### TASK GOAL:
Omit the images. Reproduce each line of the records exactly as it appears.

----------

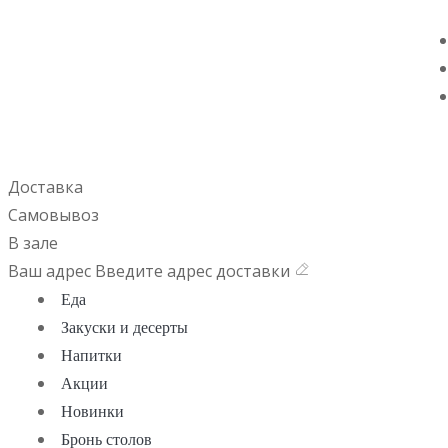
Доставка
Самовывоз
В зале
Ваш адрес
Введите адрес доставки
Еда
Закуски и десерты
Напитки
Акции
Новинки
Бронь столов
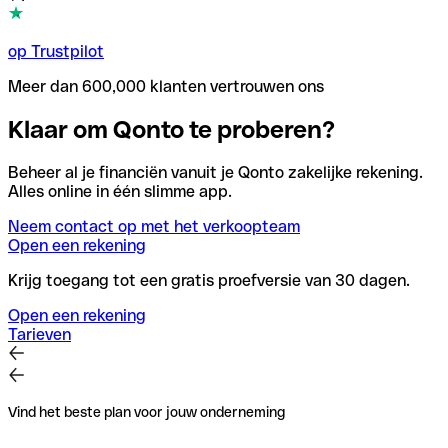
op Trustpilot
Meer dan 600,000 klanten vertrouwen ons
Klaar om Qonto te proberen?
Beheer al je financiën vanuit je Qonto zakelijke rekening.
Alles online in één slimme app.
Neem contact op met het verkoopteam
Open een rekening
Krijg toegang tot een gratis proefversie van 30 dagen.
Open een rekening
Tarieven
Vind het beste plan voor jouw onderneming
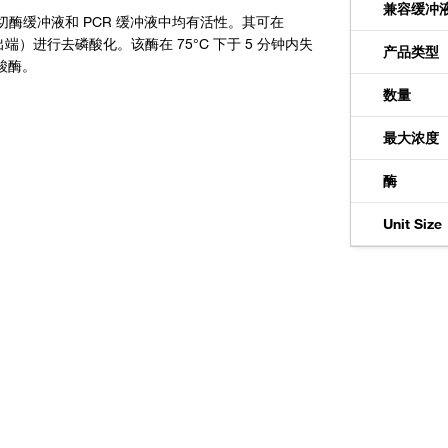
兼容缓冲
限制性内切酶缓冲液和 PCR 缓冲液中均有活性。其可在
-突出端）进行去磷酸化。该酶在 75°C 下于 5 分钟内失
产品类型
酸酶。
数量
最大浓度
酶
Unit Size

----------

### SOLUTION TO THE EXERCISE:
Доставка
Самовывоз
В зале
Ваш адрес
Введите адрес доставки
Еда
Закуски и десерты
Напитки
Акции
Новинки
Бронь столов
op Trustpilot
Meer dan 600,000 klanten vertrouwen ons
Klaar om Qonto te proberen?
Beheer al je financiën vanuit je Qonto zakelijke rekening.
Alles online in één slimme app.
Neem contact op met het verkoopteam
Open een rekening
Krijg toegang tot een gratis proefversie van 30 dagen.
Open een rekening
Tarieven
Vind het beste plan voor jouw onderneming
兼容缓冲
限制性内切酶缓冲液和 PCR 缓冲液中均有活性。其可在
-突出端）进行去磷酸化。该酶在 75°C 下于 5 分钟内失
产品类型
酸酶。
数量
最大浓度
酶
Unit Size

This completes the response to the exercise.